Los set-top boxes de Popcorn no integrarán el acceso a los vídeos de Youtube, y como ellos, serán muchos los dispositivos que aspiran a articular la convergencia televisión-internet que se quedarán sin el servicio para compartir vídeos de Google. Lo denunciaba el COO de Syabas – la empresa que hace los Popcorn – y entran en detalles en este artículo de Wired: Youtube exige inversión publicitaria multi millonaria a cambio de que fabricantes puedan integrar su plataforma vía API.

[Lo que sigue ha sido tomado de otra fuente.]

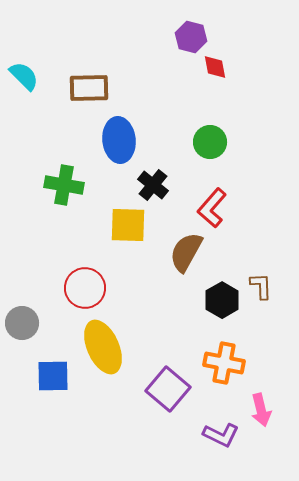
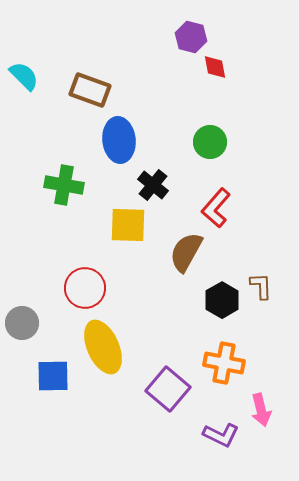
brown rectangle: moved 1 px right, 2 px down; rotated 21 degrees clockwise
red L-shape: moved 4 px right
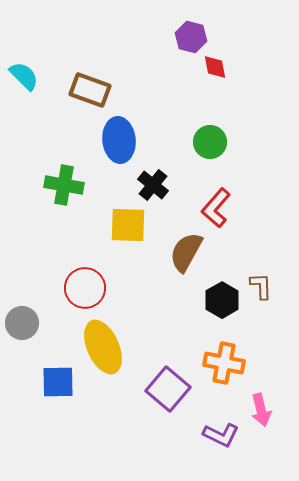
blue square: moved 5 px right, 6 px down
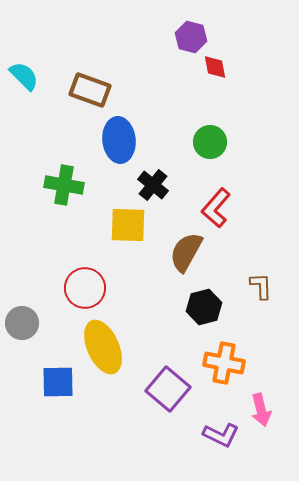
black hexagon: moved 18 px left, 7 px down; rotated 16 degrees clockwise
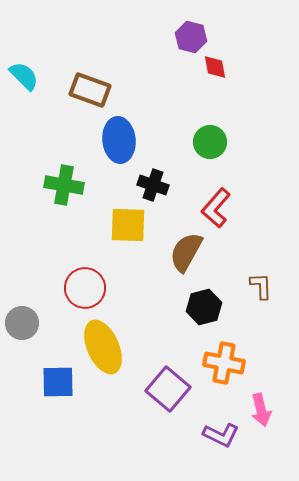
black cross: rotated 20 degrees counterclockwise
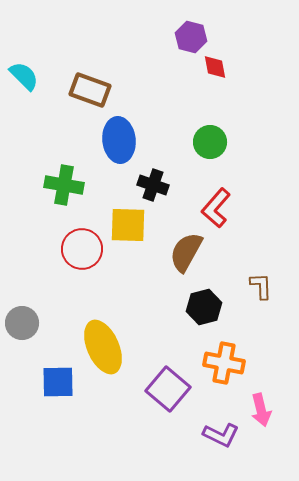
red circle: moved 3 px left, 39 px up
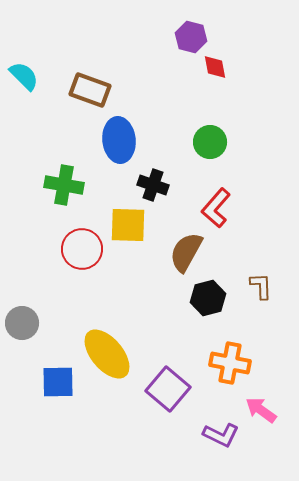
black hexagon: moved 4 px right, 9 px up
yellow ellipse: moved 4 px right, 7 px down; rotated 16 degrees counterclockwise
orange cross: moved 6 px right
pink arrow: rotated 140 degrees clockwise
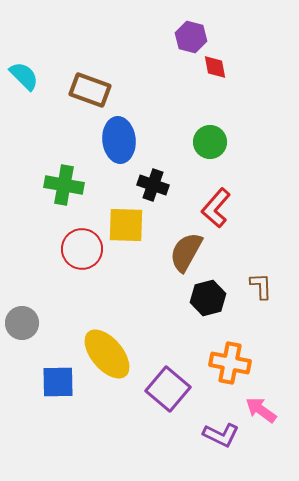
yellow square: moved 2 px left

Por aquí hemos comentado más de una vez los riesgos que implican la «economía de las APIs» (véase Servicios como una plataforma o tu aplicación sobre APIs de terceros y Los problemas de negocios sobre APIs de terceros, el caso Twitter), que este caso ejemplifica a la perfección. Mientras Youtube necesitaba crecimiento en tráfico, para ellos era una ventaja ofrecer un API sin límites de uso y gratuita; una vez que el tráfico y la marca ya está construida, el objetivo es maximizar ingresos y un mercado importante son los terceros que han construido su servicio sobre el tuyo. A esa lógica sumas que Google se reservaba el derecho a cambiar los términos de servicio del API de Youtube, y tienes la situación actual: en hardware integrarán los grandes fabricantes capaces de invertir x millones de dólares al año en publicidad. Queda ver qué pasará con los que basen en soluciones XBMC y similares, como es el caso de Boxee.